■ **EXERCISE DESCRIPTION**:
Could you restate the whole listing word for word?

■ **DATA FOR ANALYSIS**:
┄┄┄┄┄┄┄┄┄┄┄┄┄┄┄┄┄┄┄┄

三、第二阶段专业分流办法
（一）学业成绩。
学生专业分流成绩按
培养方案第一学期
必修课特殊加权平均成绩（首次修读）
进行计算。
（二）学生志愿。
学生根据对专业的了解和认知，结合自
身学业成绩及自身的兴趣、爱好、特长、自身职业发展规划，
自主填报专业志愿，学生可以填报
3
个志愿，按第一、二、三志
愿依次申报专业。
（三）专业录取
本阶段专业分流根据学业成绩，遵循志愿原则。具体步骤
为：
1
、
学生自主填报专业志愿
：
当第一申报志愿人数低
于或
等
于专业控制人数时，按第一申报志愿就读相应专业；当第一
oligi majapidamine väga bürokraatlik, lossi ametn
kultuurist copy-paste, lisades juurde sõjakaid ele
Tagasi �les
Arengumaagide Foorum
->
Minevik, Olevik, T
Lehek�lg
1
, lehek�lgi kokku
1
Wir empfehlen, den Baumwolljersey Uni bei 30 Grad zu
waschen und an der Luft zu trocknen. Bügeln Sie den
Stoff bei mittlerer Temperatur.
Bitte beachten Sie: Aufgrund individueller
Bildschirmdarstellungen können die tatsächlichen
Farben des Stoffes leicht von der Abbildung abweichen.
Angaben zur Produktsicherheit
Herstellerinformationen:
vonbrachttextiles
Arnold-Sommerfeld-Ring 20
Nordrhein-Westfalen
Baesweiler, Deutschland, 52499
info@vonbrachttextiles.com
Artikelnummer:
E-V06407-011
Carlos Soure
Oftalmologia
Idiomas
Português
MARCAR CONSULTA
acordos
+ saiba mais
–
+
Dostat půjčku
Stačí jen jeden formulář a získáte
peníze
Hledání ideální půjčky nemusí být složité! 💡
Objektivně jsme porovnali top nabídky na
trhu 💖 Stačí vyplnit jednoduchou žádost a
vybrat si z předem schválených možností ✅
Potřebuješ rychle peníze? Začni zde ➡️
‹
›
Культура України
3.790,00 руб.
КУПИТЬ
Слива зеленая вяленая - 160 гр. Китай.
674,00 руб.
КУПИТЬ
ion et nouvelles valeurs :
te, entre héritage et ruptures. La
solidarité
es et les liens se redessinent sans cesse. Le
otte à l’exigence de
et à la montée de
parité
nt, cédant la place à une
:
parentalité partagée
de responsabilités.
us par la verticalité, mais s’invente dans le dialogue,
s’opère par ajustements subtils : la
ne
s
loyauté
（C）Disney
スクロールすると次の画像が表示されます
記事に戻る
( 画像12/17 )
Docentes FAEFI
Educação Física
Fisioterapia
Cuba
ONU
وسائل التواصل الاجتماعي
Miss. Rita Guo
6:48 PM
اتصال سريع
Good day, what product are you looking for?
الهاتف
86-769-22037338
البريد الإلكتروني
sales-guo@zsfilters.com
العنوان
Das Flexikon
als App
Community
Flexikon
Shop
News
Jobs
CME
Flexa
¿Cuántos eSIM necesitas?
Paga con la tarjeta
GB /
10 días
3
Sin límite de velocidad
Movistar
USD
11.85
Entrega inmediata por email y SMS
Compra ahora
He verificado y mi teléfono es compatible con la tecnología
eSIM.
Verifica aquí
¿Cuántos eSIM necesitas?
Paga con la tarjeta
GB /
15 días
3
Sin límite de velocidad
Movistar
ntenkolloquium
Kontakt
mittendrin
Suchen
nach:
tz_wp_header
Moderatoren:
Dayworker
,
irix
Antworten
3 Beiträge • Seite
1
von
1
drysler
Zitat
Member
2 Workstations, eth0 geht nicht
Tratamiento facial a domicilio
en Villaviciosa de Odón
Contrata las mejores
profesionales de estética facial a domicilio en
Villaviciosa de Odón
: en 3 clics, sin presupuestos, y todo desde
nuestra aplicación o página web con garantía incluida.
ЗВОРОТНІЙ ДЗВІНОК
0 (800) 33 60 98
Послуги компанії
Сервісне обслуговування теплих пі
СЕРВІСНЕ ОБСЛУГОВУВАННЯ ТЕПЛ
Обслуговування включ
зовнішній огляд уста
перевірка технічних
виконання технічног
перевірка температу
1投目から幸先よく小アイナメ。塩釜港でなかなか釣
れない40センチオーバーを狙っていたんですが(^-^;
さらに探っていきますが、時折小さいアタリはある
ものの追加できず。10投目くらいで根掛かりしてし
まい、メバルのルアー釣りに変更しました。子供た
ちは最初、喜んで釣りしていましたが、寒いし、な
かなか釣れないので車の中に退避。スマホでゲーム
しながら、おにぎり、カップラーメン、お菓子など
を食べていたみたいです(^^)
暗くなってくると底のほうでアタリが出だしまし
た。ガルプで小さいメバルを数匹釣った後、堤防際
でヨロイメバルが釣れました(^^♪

┄┄┄┄┄┄┄┄┄┄┄┄┄┄┄┄┄┄┄┄

■ **RESPONSE BOX**:
三、第二阶段专业分流办法
（一）学业成绩。
学生专业分流成绩按
培养方案第一学期
必修课特殊加权平均成绩（首次修读）
进行计算。
（二）学生志愿。
学生根据对专业的了解和认知，结合自
身学业成绩及自身的兴趣、爱好、特长、自身职业发展规划，
自主填报专业志愿，学生可以填报
3
个志愿，按第一、二、三志
愿依次申报专业。
（三）专业录取
本阶段专业分流根据学业成绩，遵循志愿原则。具体步骤
为：
1
、
学生自主填报专业志愿
：
当第一申报志愿人数低
于或
等
于专业控制人数时，按第一申报志愿就读相应专业；当第一
oligi majapidamine väga bürokraatlik, lossi ametn
kultuurist copy-paste, lisades juurde sõjakaid ele
Tagasi �les
Arengumaagide Foorum
->
Minevik, Olevik, T
Lehek�lg
1
, lehek�lgi kokku
1
Wir empfehlen, den Baumwolljersey Uni bei 30 Grad zu
waschen und an der Luft zu trocknen. Bügeln Sie den
Stoff bei mittlerer Temperatur.
Bitte beachten Sie: Aufgrund individueller
Bildschirmdarstellungen können die tatsächlichen
Farben des Stoffes leicht von der Abbildung abweichen.
Angaben zur Produktsicherheit
Herstellerinformationen:
vonbrachttextiles
Arnold-Sommerfeld-Ring 20
Nordrhein-Westfalen
Baesweiler, Deutschland, 52499
info@vonbrachttextiles.com
Artikelnummer:
E-V06407-011
Carlos Soure
Oftalmologia
Idiomas
Português
MARCAR CONSULTA
acordos
+ saiba mais
–
+
Dostat půjčku
Stačí jen jeden formulář a získáte
peníze
Hledání ideální půjčky nemusí být složité! 💡
Objektivně jsme porovnali top nabídky na
trhu 💖 Stačí vyplnit jednoduchou žádost a
vybrat si z předem schválených možností ✅
Potřebuješ rychle peníze? Začni zde ➡️
‹
›
Культура України
3.790,00 руб.
КУПИТЬ
Слива зеленая вяленая - 160 гр. Китай.
674,00 руб.
КУПИТЬ
ion et nouvelles valeurs :
te, entre héritage et ruptures. La
solidarité
es et les liens se redessinent sans cesse. Le
otte à l’exigence de
et à la montée de
parité
nt, cédant la place à une
:
parentalité partagée
de responsabilités.
us par la verticalité, mais s’invente dans le dialogue,
s’opère par ajustements subtils : la
ne
s
loyauté
（C）Disney
スクロールすると次の画像が表示されます
記事に戻る
( 画像12/17 )
Docentes FAEFI
Educação Física
Fisioterapia
Cuba
ONU
وسائل التواصل الاجتماعي
Miss. Rita Guo
6:48 PM
اتصال سريع
Good day, what product are you looking for?
الهاتف
86-769-22037338
البريد الإلكتروني
sales-guo@zsfilters.com
العنوان
Das Flexikon
als App
Community
Flexikon
Shop
News
Jobs
CME
Flexa
¿Cuántos eSIM necesitas?
Paga con la tarjeta
GB /
10 días
3
Sin límite de velocidad
Movistar
USD
11.85
Entrega inmediata por email y SMS
Compra ahora
He verificado y mi teléfono es compatible con la tecnología
eSIM.
Verifica aquí
¿Cuántos eSIM necesitas?
Paga con la tarjeta
GB /
15 días
3
Sin límite de velocidad
Movistar
ntenkolloquium
Kontakt
mittendrin
Suchen
nach:
tz_wp_header
Moderatoren:
Dayworker
,
irix
Antworten
3 Beiträge • Seite
1
von
1
drysler
Zitat
Member
2 Workstations, eth0 geht nicht
Tratamiento facial a domicilio
en Villaviciosa de Odón
Contrata las mejores
profesionales de estética facial a domicilio en
Villaviciosa de Odón
: en 3 clics, sin presupuestos, y todo desde
nuestra aplicación o página web con garantía incluida.
ЗВОРОТНІЙ ДЗВІНОК
0 (800) 33 60 98
Послуги компанії
Сервісне обслуговування теплих пі
СЕРВІСНЕ ОБСЛУГОВУВАННЯ ТЕПЛ
Обслуговування включ
зовнішній огляд уста
перевірка технічних
виконання технічног
перевірка температу
1投目から幸先よく小アイナメ。塩釜港でなかなか釣
れない40センチオーバーを狙っていたんですが(^-^;
さらに探っていきますが、時折小さいアタリはある
ものの追加できず。10投目くらいで根掛かりしてし
まい、メバルのルアー釣りに変更しました。子供た
ちは最初、喜んで釣りしていましたが、寒いし、な
かなか釣れないので車の中に退避。スマホでゲーム
しながら、おにぎり、カップラーメン、お菓子など
を食べていたみたいです(^^)
暗くなってくると底のほうでアタリが出だしまし
た。ガルプで小さいメバルを数匹釣った後、堤防際
でヨロイメバルが釣れました(^^♪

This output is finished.